An SEC spokesman declined to comment on the report, which is expected to
be posted on the SEC's Web site (www.sec.gov1) Monday.

New York Also to Issue Report

Meanwhile, the New York state attorney general's office has scheduled a news
briefing for Monday morning to discuss its own report on online trading. That
report is expected to focus on the technical glitches and systems-capacity
problems that continue to plague many Web brokers.

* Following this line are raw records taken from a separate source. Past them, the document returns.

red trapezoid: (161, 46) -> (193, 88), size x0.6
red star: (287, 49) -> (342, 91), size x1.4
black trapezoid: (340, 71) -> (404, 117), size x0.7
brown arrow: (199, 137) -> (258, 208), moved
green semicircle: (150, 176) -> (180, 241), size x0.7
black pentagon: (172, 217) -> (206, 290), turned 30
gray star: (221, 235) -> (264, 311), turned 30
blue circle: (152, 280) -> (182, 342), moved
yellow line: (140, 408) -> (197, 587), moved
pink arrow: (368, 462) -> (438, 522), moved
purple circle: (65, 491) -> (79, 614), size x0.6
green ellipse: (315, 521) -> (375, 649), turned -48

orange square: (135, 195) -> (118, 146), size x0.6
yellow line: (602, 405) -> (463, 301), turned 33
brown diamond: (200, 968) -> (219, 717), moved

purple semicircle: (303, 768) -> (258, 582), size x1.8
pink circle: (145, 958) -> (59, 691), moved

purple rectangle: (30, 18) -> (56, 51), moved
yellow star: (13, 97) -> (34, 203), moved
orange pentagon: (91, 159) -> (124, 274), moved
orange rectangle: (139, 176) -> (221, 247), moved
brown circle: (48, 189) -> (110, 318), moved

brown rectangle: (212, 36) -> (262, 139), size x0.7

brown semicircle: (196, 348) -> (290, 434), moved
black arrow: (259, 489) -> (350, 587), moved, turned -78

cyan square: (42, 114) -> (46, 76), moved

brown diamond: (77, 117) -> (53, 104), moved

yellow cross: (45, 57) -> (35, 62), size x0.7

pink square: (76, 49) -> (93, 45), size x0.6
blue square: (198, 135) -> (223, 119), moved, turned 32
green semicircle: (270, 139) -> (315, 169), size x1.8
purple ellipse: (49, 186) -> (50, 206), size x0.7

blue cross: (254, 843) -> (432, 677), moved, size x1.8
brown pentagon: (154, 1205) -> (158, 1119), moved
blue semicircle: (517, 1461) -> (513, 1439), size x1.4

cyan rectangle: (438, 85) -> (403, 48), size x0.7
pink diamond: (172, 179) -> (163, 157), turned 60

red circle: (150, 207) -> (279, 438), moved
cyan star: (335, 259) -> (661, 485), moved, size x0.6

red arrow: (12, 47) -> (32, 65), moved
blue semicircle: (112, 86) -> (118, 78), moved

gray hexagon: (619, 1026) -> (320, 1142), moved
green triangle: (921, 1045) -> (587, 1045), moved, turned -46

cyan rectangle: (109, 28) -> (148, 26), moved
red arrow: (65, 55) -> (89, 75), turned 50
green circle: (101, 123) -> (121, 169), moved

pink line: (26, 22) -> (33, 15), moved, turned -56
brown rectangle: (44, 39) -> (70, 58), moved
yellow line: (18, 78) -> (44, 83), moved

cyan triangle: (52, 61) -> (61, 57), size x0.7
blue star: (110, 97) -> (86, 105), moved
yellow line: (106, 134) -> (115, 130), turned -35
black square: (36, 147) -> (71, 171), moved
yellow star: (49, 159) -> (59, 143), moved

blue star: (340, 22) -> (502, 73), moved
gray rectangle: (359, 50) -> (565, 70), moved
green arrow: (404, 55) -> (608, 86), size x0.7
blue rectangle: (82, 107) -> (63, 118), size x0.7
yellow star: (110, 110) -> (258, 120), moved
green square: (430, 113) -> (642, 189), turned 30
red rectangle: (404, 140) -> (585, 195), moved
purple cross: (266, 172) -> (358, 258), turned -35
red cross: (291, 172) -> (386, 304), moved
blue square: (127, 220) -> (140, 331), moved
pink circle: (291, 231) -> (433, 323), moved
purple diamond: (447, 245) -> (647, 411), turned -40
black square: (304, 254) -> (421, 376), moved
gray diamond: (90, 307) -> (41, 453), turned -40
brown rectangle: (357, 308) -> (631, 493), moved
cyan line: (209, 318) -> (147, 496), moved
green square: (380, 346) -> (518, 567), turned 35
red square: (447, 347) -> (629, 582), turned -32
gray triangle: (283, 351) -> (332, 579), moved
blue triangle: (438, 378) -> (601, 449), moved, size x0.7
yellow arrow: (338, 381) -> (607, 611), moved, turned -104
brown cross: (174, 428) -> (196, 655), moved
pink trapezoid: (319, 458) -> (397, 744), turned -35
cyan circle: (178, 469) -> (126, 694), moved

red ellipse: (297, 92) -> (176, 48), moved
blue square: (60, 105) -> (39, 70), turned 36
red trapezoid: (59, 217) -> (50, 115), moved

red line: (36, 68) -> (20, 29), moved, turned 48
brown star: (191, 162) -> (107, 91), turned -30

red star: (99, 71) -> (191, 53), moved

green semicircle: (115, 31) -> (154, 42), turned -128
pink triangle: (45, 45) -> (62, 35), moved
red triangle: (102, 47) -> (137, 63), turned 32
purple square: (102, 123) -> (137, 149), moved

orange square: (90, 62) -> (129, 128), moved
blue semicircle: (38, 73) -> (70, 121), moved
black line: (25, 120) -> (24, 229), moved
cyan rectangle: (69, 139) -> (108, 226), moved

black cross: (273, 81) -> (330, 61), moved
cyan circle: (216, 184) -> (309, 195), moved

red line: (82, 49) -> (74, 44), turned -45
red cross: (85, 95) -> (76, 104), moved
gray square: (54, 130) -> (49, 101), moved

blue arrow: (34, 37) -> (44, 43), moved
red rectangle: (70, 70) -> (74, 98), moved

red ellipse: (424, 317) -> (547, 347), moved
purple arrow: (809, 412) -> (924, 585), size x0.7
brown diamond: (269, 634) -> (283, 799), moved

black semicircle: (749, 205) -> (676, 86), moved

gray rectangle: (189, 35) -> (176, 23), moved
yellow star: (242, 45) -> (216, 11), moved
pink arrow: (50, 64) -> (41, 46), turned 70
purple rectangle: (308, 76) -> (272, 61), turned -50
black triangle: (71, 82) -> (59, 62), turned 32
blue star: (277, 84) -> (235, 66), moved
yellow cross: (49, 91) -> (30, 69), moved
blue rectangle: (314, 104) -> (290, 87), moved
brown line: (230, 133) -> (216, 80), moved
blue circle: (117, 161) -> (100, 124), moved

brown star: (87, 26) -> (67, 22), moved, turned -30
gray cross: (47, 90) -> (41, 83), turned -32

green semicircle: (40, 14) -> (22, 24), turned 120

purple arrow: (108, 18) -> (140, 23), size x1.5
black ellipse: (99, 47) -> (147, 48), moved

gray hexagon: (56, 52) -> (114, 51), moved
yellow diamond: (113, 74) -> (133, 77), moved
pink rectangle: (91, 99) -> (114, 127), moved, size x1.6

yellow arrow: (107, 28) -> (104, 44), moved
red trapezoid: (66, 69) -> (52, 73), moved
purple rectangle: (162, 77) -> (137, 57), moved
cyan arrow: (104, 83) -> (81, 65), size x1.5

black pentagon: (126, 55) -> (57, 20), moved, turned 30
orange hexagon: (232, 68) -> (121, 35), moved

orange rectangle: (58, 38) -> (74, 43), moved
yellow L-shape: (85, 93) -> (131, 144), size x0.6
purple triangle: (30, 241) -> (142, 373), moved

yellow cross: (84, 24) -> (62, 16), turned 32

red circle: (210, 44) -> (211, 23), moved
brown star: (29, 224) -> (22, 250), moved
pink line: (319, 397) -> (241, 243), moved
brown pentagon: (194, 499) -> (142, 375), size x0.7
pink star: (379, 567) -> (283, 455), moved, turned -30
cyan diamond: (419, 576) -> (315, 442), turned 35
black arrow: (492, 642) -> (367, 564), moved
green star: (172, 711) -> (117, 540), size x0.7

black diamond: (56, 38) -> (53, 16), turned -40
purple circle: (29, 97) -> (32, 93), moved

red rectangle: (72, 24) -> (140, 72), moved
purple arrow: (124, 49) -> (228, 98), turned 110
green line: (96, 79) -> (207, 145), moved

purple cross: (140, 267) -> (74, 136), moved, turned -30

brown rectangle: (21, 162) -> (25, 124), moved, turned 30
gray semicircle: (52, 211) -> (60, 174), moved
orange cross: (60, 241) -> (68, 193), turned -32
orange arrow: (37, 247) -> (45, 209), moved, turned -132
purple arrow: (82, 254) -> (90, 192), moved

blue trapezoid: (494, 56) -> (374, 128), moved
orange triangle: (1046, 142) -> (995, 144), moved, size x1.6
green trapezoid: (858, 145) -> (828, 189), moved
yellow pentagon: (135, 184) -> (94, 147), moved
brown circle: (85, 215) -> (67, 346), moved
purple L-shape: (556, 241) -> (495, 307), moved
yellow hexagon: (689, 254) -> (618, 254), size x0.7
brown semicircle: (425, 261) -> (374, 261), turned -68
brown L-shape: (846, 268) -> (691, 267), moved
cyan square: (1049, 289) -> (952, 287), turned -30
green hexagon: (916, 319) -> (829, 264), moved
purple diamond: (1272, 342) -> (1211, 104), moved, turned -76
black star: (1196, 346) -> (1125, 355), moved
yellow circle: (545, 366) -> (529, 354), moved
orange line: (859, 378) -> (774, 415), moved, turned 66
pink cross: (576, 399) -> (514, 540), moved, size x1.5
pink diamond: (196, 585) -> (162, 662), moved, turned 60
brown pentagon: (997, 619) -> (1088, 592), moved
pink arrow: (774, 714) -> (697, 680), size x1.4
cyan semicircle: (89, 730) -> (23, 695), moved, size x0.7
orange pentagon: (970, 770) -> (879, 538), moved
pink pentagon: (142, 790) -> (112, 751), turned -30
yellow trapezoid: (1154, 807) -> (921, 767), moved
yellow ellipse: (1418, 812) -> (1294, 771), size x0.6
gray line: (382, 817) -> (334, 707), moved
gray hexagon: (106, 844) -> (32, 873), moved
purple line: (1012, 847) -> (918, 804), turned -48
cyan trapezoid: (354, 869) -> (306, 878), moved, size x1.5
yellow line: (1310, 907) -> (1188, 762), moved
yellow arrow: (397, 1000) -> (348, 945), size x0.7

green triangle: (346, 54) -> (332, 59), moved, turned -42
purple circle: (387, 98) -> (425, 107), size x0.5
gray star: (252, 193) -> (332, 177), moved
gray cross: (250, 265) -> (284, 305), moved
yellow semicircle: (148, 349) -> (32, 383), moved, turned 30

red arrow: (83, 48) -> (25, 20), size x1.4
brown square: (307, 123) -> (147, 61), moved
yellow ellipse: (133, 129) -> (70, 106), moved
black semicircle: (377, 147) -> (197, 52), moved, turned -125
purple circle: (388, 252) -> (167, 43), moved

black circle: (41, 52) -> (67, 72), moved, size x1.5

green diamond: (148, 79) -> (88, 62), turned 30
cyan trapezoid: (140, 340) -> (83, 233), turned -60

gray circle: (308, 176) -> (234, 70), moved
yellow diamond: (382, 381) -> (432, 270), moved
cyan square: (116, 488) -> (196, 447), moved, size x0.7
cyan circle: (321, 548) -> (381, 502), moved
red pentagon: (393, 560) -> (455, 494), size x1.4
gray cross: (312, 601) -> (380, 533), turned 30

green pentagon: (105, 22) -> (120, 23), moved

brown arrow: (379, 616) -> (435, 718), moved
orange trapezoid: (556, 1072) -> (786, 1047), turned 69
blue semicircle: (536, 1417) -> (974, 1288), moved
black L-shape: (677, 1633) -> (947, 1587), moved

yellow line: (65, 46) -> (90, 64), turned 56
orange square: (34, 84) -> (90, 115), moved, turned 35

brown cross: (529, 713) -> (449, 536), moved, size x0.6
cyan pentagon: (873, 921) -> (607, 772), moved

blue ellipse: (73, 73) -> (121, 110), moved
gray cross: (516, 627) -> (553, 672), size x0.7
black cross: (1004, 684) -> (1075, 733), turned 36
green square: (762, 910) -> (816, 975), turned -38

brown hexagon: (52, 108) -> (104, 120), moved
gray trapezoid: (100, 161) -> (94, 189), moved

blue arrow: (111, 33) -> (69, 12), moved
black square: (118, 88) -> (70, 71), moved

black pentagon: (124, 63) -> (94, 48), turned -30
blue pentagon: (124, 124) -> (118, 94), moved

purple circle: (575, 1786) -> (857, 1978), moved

The New York study also is expected to discuss the heavy advertising spending
by many online firms -- and whether those companies are simultaneously laying
out enough cash to beef up their computer systems to handle the hordes of new
customers brought in by the ads. A spokesman for state Attorney General Eliot
Spitzer declined to comment.

Ms. Unger's report, titled "Online Brokerage: Keeping Apace of Cyberspace,"
will touch on other issues, including Internet chat rooms, privacy rights for Web
investors, and the fees charged online brokers by the New York Stock
Exchange and the Nasdaq Stock Market for real-time stock quotations.
Industry representatives discussed those issues with Ms. Unger during three
roundtable meetings held earlier this year in New York, San Francisco and
Washington.

But Internet-trading firms may be most interested in Ms. Unger's thoughts on
suitability. Though her report doesn't lay out any hard-and-fast rules for Web
brokers, it does give several hypothetical scenarios and analysis about whether
brokers could face suitability obligations in each case, the person familiar with
the report says.

In one case, the person says, an investor uses a common, online
asset-allocation calculator to type in personal financial information -- such as
income and tolerance to risk -- and receives specific stock recommendations as
part of the model portfolio. Ms. Unger concludes that this would likely trigger a
suitability obligation, the person says.

At a public forum earlier this month in Washington, Ms. Unger also said some
Web firms are developing technology that can automatically send information
about specific stocks and products to customers, such as through an e-mail
message, based on their previous investing behavior. Such technology could
further blur the line between what is a recommended investment and what isn't,
she said.

-- Michael Schroeder and Ruth Simon contributed to this article.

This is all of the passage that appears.